## AVAILABLE DATA
◆ ◆ ◆ ◆

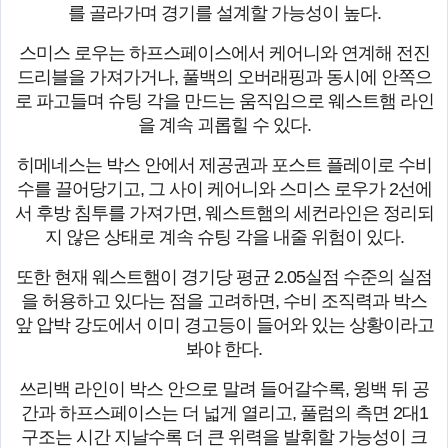
를 골라가며 경기를 설계할 가능성이 높다.
스미스 로우는 하프스페이스에서 케어니와 연계해 전진
드리블을 가져가거나, 풀백의 오버래핑과 동시에 안쪽으
로 파고들며 슈팅 각을 만드는 움직임으로 웨스트햄 라인
을 계속 괴롭힐 수 있다.
히메네스는 박스 안에서 제공권과 포스트 플레이로 수비
수를 끌어당기고, 그 사이 케어니와 스미스 로우가 2선에
서 후방 침투를 가져가면, 웨스트햄의 세컨라인은 정리되
지 않은 상태로 계속 슈팅 각을 내줄 위험이 있다.
또한 현재 웨스트햄이 경기당 평균 2.05실점 수준의 실점
을 허용하고 있다는 점을 고려하면, 수비 조직력과 박스
앞 압박 강도에서 이미 경고등이 들어와 있는 상황이라고
봐야 한다.
쓰리백 라인이 박스 안으로 말려 들어갈수록, 윙백 뒤 공
간과 하프스페이스는 더 넓게 열리고, 풀럼의 측면 2대1
구조는 시간 지날수록 더 큰 위력을 발휘할 가능성이 크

◆ ◆ ◆ ◆

From the listing above, collect every line that mentions the word "가능성이".

를 골라가며 경기를 설계할 가능성이 높다.
구조는 시간 지날수록 더 큰 위력을 발휘할 가능성이 크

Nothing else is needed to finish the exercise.